1. (Data Structures:) You are required to implement a linked-list data structure to repre- sent the memory of the operating system. It is suggested that each node of the linked list should represent some chunk (page) of memory.
2. One strong suggestion is to use 2 linked lists in your program: one to maintain the free space and one to maintain the used space. Initially, the free space contains a single node representing the entire memory. The used list is then empty. When a program is added, you then have to split the node in the free list and add a new node to your used list.
3. Another way: Every node in your list is a page of memory with a given sequence number (Page 0 Page 1 Page 2, etc). So, when your program starts, your free list should contain all 32 pages in sequence. As more programs are added, the pages move from the free list into the used list. Note that the order of the lists must be maintained! [Note: This approach works OK for small memory size, but it will have scalability issue when the main memory is reaching gigabyte range (e.g., 1GB/4KB = 250,000 page-nodes)]
4. (Algorithms:) When your OS/MM program is launched, it needs to decide which algorithm to allocate the contiguous memory for programs. To solve this issue, you are required to implement the best-fit and worst-fit algorithms when choosing pages.
5. When a program is killed, your OS needs to reclaim that memory. This means that you will need to add the memory used by that program to your free list. Note that if there is free memory immediately adjacent to this memory, you may need to combine them.
6. (Computation:) At any given point, the users should be able to query your OS to get the number of fragments in memory. You will also certainly want some way of printing out your memory to the screen to ease the debugging process.

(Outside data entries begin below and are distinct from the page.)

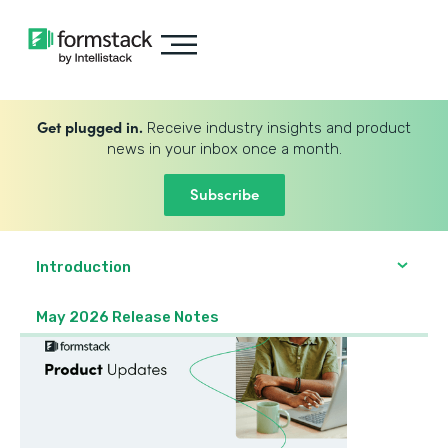
Get plugged in.
Receive industry insights and product
news in your inbox once a month.
Subscribe
Introduction
May 2026 Release Notes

Try to keep your output as close to the given format as possible:
> ./a.out worst
Using worst fit algorithm
1. Add program
2. Kill program
3. Fragmentation
4. Print memory
5. Exit
choice - 1
Program name - P1
Program size (KB) - 8
Program P1 added successfully: 2 page(s) used.
choice - 1
Program name - P2
Program size (KB) - 7
Program P2 added successfully: 2 page(s) used.
choice - 1
Program name - P3
Program size (KB) - 9
Program P3 added successfully: 3 page(s) used.
choice - 3
There are 1 fragment(s).
choice - 4
P1 P1 P2 P2 P3 P3 P3 Free
Free Free Free Free Free Free Free Free
Free Free Free Free Free Free Free Free
Free Free Free Free Free Free Free Free
choice - 2
Program name - P2
Program P2 successfully killed, 2 page(s) reclaimed.
choice - 3
There are 2 fragment(s).
choice - 4
P1 P1 Free Free P3 P3 P3 Free
Free Free Free Free Free Free Free Free
Free Free Free Free Free Free Free Free
Free Free Free Free Free Free Free Free
choice - 1
Program name - P4
Program size (KB) - 3
Program P4 added successfully, 1 page(s) used.
choice - 4
P1 P1 Free Free P3 P3 P3 P4
Free Free Free Free Free Free Free Free
Free Free Free Free Free Free Free Free
Free Free Free Free Free Free Free Free
choice - 1
Program Name - P1
Program Size (KB) - 5
Error, Program P1 already running.
choice - 1
Program name - P5
Program size (KB) - 1000000
Error, Not enough memory for Program P5
choice - 5
1. You should get your linked list data structure working well before you try to move on to the memory management part. The memory management will inevitably just make use of certain methods in your linked list class.
2. Be wary of bad user input. Think about many test cases when the users could mess up (reasonably).
3. The TAs will perform at least two runs. One run is for the best-fit algorithm, and the other is for the worst-fit algorithm. The fragmentation can be different when different algorithms are used for the same add/kill-scenario.